Material provided:
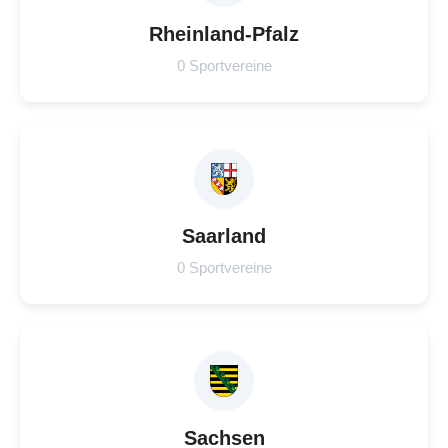
Rheinland-Pfalz
0 Sportvereine
Saarland
0 Sportvereine
Sachsen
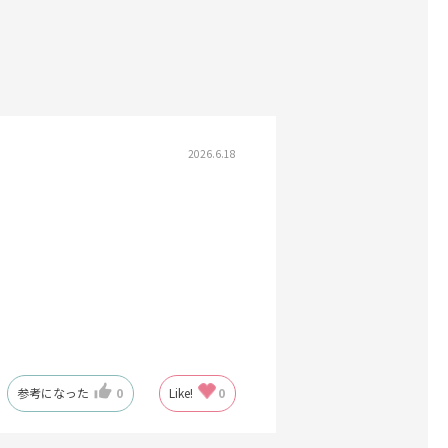
2026.6.18
参考になった
0
Like!
0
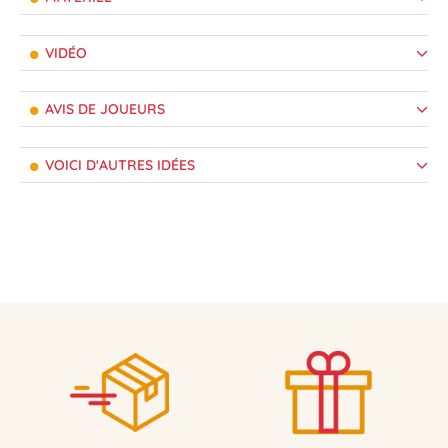
VIDÉO
AVIS DE JOUEURS
VOICI D'AUTRES IDÉES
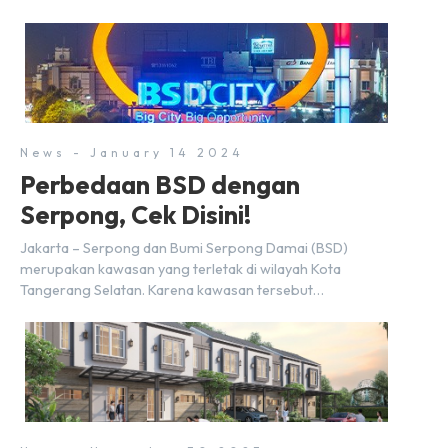
realisasi penjualan sebesar Rp9,50 triliun yang
melampaui target prapenjualan sebesar Rp8,80 triliun.
Menurut Direktur BSDE Hermawan Wijaya menghadapi
2024, kondisi ekonomi global maupun nasional dapat
memengaruhi pertimbangan masyarakat untuk membeli
rumah maupun investasi di sektor […]
News - January 14 2024
Perbedaan BSD dengan
Serpong, Cek Disini!
Jakarta – Serpong dan Bumi Serpong Damai (BSD)
merupakan kawasan yang terletak di wilayah Kota
Tangerang Selatan. Karena kawasan tersebut
menggunakan nama Serpong, mungkin banyak di antara
kita yang mengira kedua wilayah ini merupakan tempat
yang sama. Padahal anggapan tersebut kurang tepat.
Sebab Serpong dan BSD merupakan dua kawasan yang
berbeda. Berikut penjelasannya. Baca Juga: […]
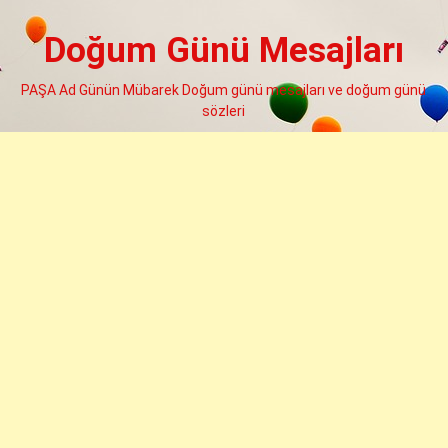
Skip
to
Doğum Günü Mesajları
content
PAŞA Ad Günün Mübarek Doğum günü mesajları ve doğum günü
sözleri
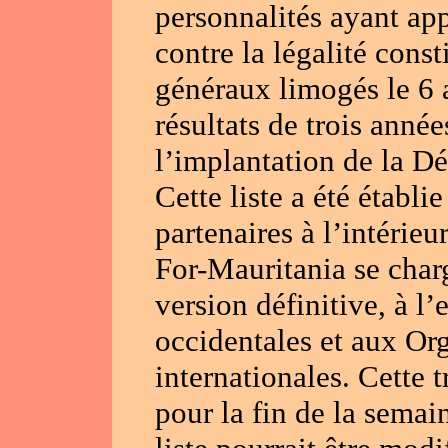
personnalités ayant ap
contre la légalité const
généraux limogés le 6 
résultats de trois année
l’implantation de la D
Cette liste a été établi
partenaires à l’intérieu
For-Mauritania se charg
version définitive, à l
occidentales et aux Org
internationales. Cette
pour la fin de la semain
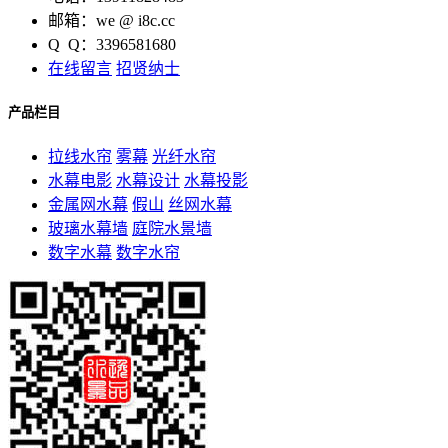
邮箱：we @ i8c.cc
Q Q：3396581680
在线留言
招贤纳士
产品栏目
拉线水帘
雾幕
光纤水帘
水幕电影
水幕设计
水幕投影
金属网水幕
假山
丝网水幕
玻璃水幕墙
庭院水景墙
数字水幕
数字水帘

What this task involves: Reproduce the data above line for line, from its first line through the line containing "Cette liste a été établi", both ends included, with the pictures omitted and nothing more.

Reply:
Rheinland-Pfalz
0 Sportvereine
Saarland
0 Sportvereine
Sachsen
2026.6.18
参考になった
0
Like!
0
VIDÉO
AVIS DE JOUEURS
VOICI D'AUTRES IDÉES
realisasi penjualan sebesar Rp9,50 triliun yang
melampaui target prapenjualan sebesar Rp8,80 triliun.
Menurut Direktur BSDE Hermawan Wijaya menghadapi
2024, kondisi ekonomi global maupun nasional dapat
memengaruhi pertimbangan masyarakat untuk membeli
rumah maupun investasi di sektor […]
News - January 14 2024
Perbedaan BSD dengan
Serpong, Cek Disini!
Jakarta – Serpong dan Bumi Serpong Damai (BSD)
merupakan kawasan yang terletak di wilayah Kota
Tangerang Selatan. Karena kawasan tersebut
menggunakan nama Serpong, mungkin banyak di antara
kita yang mengira kedua wilayah ini merupakan tempat
yang sama. Padahal anggapan tersebut kurang tepat.
Sebab Serpong dan BSD merupakan dua kawasan yang
berbeda. Berikut penjelasannya. Baca Juga: […]
Skip
to
Doğum Günü Mesajları
content
PAŞA Ad Günün Mübarek Doğum günü mesajları ve doğum günü
sözleri
personnalités ayant ap
contre la légalité const
généraux limogés le 6 
résultats de trois année
l’implantation de la D
Cette liste a été établi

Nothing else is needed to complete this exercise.